Extracted data entries

■ ■ ■ ■

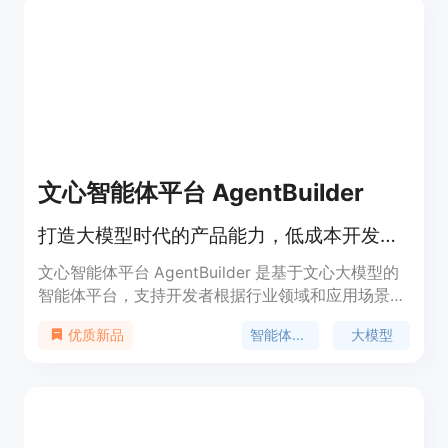
金・金融智能体通过 AI 技术为客户提供了高效、准
确的支持，降低了人力成本并提高了服务质量。其背
景源自百度在 AI 领域的深厚积累，价格策略灵活，
具体情况可咨询客服。
文心智能体平台 AgentBuilder
打造大模型时代的产品能力，低成本开发智能体，实现商业闭环。
文心智能体平台 AgentBuilder 是基于文心大模型的
智能体平台，支持开发者根据行业领域和应用场景，
选择不同开发方式打造智能体。其主要优点包括低成
智能体平台
大模型
优质新品
本开发、流量分发路径支持，为用户提供完整的产品
开发闭环。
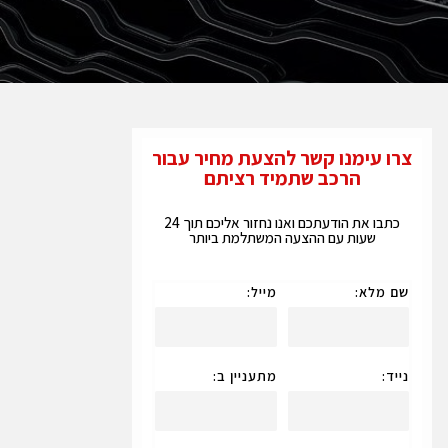
צרו עימנו קשר להצעת מחיר עבור
הרכב שתמיד רציתם
כתבו את הודעתכם ואנו נחזור אליכם תוך 24
שעות עם ההצעה המשתלמת ביותר
שם מלא:
מייל:
נייד:
מתעניין ב:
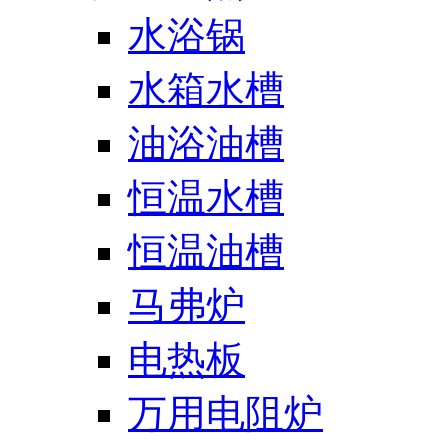
水浴锅
水箱水槽
油浴油槽
恒温水槽
恒温油槽
马弗炉
电热板
万用电阻炉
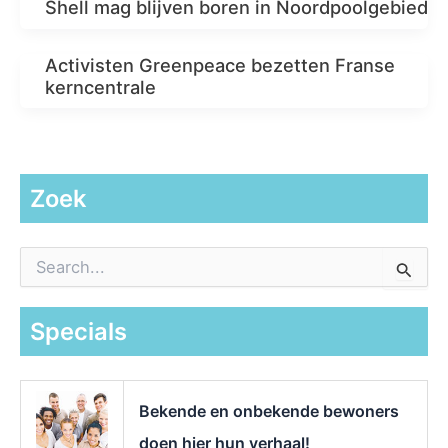
Shell mag blijven boren in Noordpoolgebied
Activisten Greenpeace bezetten Franse
kerncentrale
Zoek
Z
o
e
k
Specials
n
a
a
r
Bekende en onbekende bewoners
:
doen hier hun verhaal!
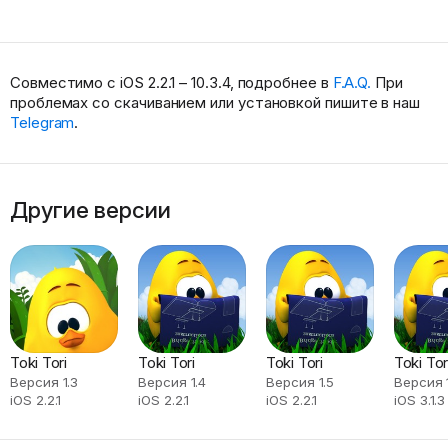
Совместимо с iOS 2.2.1 – 10.3.4, подробнее в
F.A.Q.
При
проблемах со скачиванием или установкой пишите в наш
Telegram
.
Другие версии
Toki Tori
Toki Tori
Toki Tori
Toki Tor
Версия 1.3
Версия 1.4
Версия 1.5
Версия 1
iOS 2.2.1
iOS 2.2.1
iOS 2.2.1
iOS 3.1.3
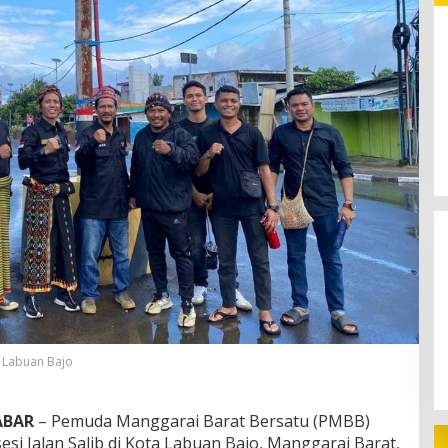
Pinjol Ilegal: Ketika Fintech
Berubah Menjadi Alat Kejahatan
i Labuan Bajo
ABAR
– Pemuda Manggarai Barat Bersatu (PMBB)
i Jalan Salib di Kota Labuan Bajo, Manggarai Barat,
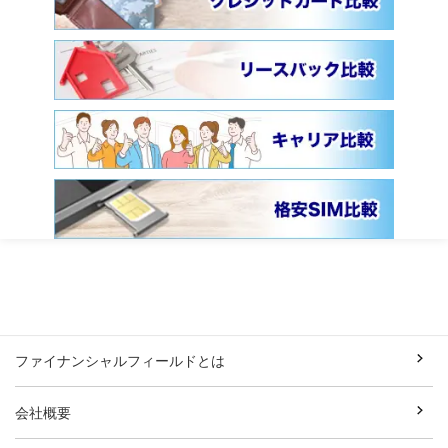
ファイナンシャルフィールドとは
会社概要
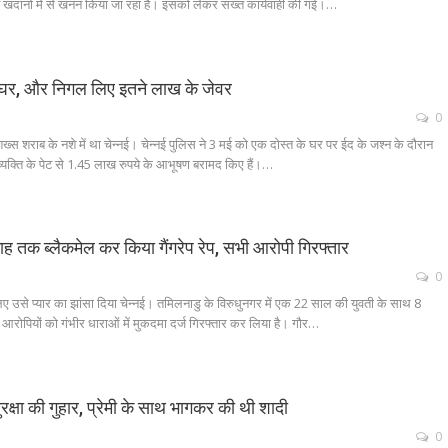
ित खदानों में से खनन किया जा रहा है। इसको लेकर सख्त कार्यवाही की गई।…
के घर, और निगल लिए इतने लाख के जेवर
0
शख्स शराब के नशे में था चेन्नई। चेन्नई पुलिस ने 3 मई को एक दोस्त के घर पर ईद के जश्न के दौरान
 व्यक्ति के पेट से 1.45 लाख रुपये के आभूषण बरामद किए हैं।…
7 माह तक ब्लैकमेल कर किया गैंगरेप रेप, सभी आरोपी गिरफ्तार
0
िए उसे प्यार का झांसा दिया चेन्नई। तमिलनाडु के विरुधुनगर में एक 22 साल की युवती के साथ 8
 आरोपियों को गंभीर धाराओं में मुकदमा दर्ज गिरफ्तार कर लिया है। गौर…
सुरक्षा की गुहार, प्रेमी के साथ भागकर की थी शादी
0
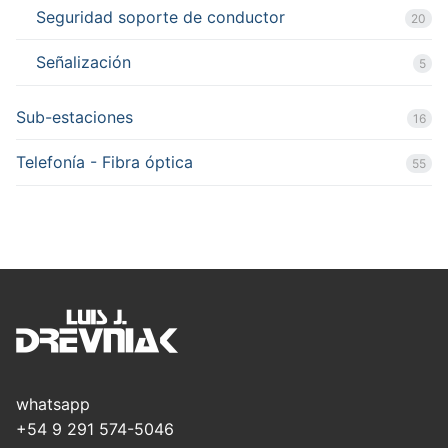
Seguridad soporte de conductor
20
Señalización
5
Sub-estaciones
16
Telefonía - Fibra óptica
55
whatsapp
+54 9 291 574-5046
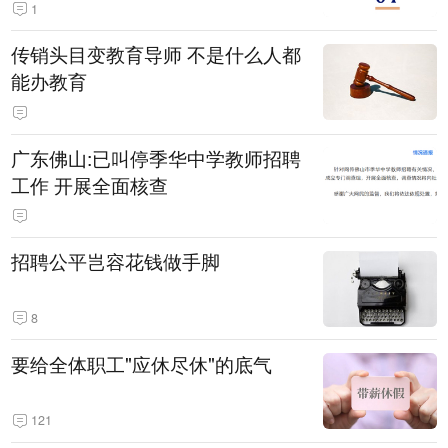
1
传销头目变教育导师 不是什么人都
能办教育
广东佛山:已叫停季华中学教师招聘
工作 开展全面核查
招聘公平岂容花钱做手脚
8
要给全体职工"应休尽休"的底气
121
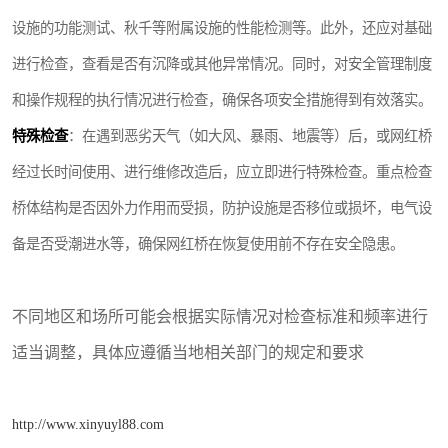
设施的功能测试、秋千等附属设施的性能检测等。此外，还应对基础
进行检查，查看是否有沉降或其他异常情况。同时，对安全管理制度
和操作规程的执行情况进行检查，确保各项安全措施得到有效落实。
特殊检查
：在遇到恶劣天气（如大风、暴雨、地震等）后，或网红桥
经过长时间使用、进行维修改造后，应立即进行特殊检查。重点检查
桥体结构是否因外力作用而受损，防护设施是否移位或损坏，电气设
备是否受潮进水等，确保网红桥在恢复使用前不存在安全隐患。
不同地区和场所可能会根据实际情况对检查标准和频率进行
适当调整，具体应遵循当地相关部门的规定和要求
http://www.xinyuyl88.com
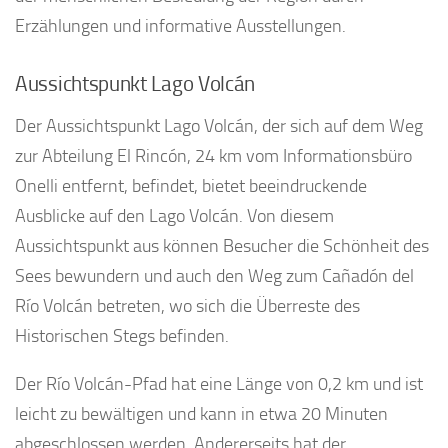
Erzählungen und informative Ausstellungen.
Aussichtspunkt Lago Volcán
Der Aussichtspunkt Lago Volcán, der sich auf dem Weg
zur Abteilung El Rincón, 24 km vom Informationsbüro
Onelli entfernt, befindet, bietet beeindruckende
Ausblicke auf den Lago Volcán. Von diesem
Aussichtspunkt aus können Besucher die Schönheit des
Sees bewundern und auch den Weg zum Cañadón del
Río Volcán betreten, wo sich die Überreste des
Historischen Stegs befinden.
Der Río Volcán-Pfad hat eine Länge von 0,2 km und ist
leicht zu bewältigen und kann in etwa 20 Minuten
abgeschlossen werden. Andererseits hat der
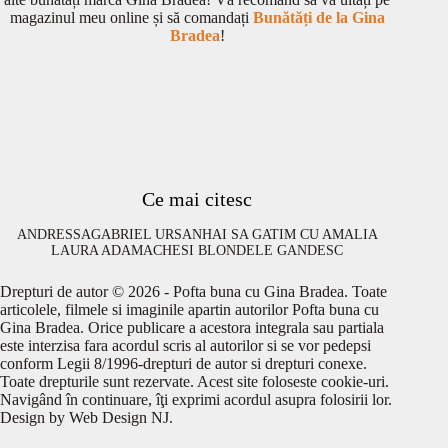
magazinul meu online și să comandați
Bunătăți de la Gina
Bradea
!
Ce mai citesc
ANDRESSA
GABRIEL URSAN
HAI SA GATIM CU AMALIA
LAURA ADAMACHE
SI BLONDELE GANDESC
Drepturi de autor © 2026 - Pofta buna cu Gina Bradea. Toate
articolele, filmele si imaginile apartin autorilor Pofta buna cu
Gina Bradea. Orice publicare a acestora integrala sau partiala
este interzisa fara acordul scris al autorilor si se vor pedepsi
conform Legii 8/1996-drepturi de autor si drepturi conexe.
Toate drepturile sunt rezervate. Acest site foloseste cookie-uri.
Navigând în continuare, îţi exprimi acordul asupra folosirii lor.
Design by
Web Design NJ
.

■ ■ ■ ■

Work instruction: Word for word, write out the lines above running from the one with "Shell mag blijven boren in Noordpoolgebied" up to and including the one with "युवती के साथ 8". Drop any picture.

Answer for the task:
Shell mag blijven boren in Noordpoolgebied
Activisten Greenpeace bezetten Franse
kerncentrale
Zoek
Z
o
e
k
Specials
n
a
a
r
Bekende en onbekende bewoners
:
doen hier hun verhaal!
Совместимо с iOS 2.2.1 – 10.3.4, подробнее в
F.A.Q.
При
проблемах со скачиванием или установкой пишите в наш
Telegram
.
Другие версии
Toki Tori
Toki Tori
Toki Tori
Toki Tor
Версия 1.3
Версия 1.4
Версия 1.5
Версия 1
iOS 2.2.1
iOS 2.2.1
iOS 2.2.1
iOS 3.1.3
Pinjol Ilegal: Ketika Fintech
Berubah Menjadi Alat Kejahatan
i Labuan Bajo
ABAR
– Pemuda Manggarai Barat Bersatu (PMBB)
i Jalan Salib di Kota Labuan Bajo, Manggarai Barat,
ファイナンシャルフィールドとは
会社概要
ित खदानों में से खनन किया जा रहा है। इसको लेकर सख्त कार्यवाही की गई।…
के घर, और निगल लिए इतने लाख के जेवर
0
शख्स शराब के नशे में था चेन्नई। चेन्नई पुलिस ने 3 मई को एक दोस्त के घर पर ईद के जश्न के दौरान
 व्यक्ति के पेट से 1.45 लाख रुपये के आभूषण बरामद किए हैं।…
7 माह तक ब्लैकमेल कर किया गैंगरेप रेप, सभी आरोपी गिरफ्तार
0
िए उसे प्यार का झांसा दिया चेन्नई। तमिलनाडु के विरुधुनगर में एक 22 साल की युवती के साथ 8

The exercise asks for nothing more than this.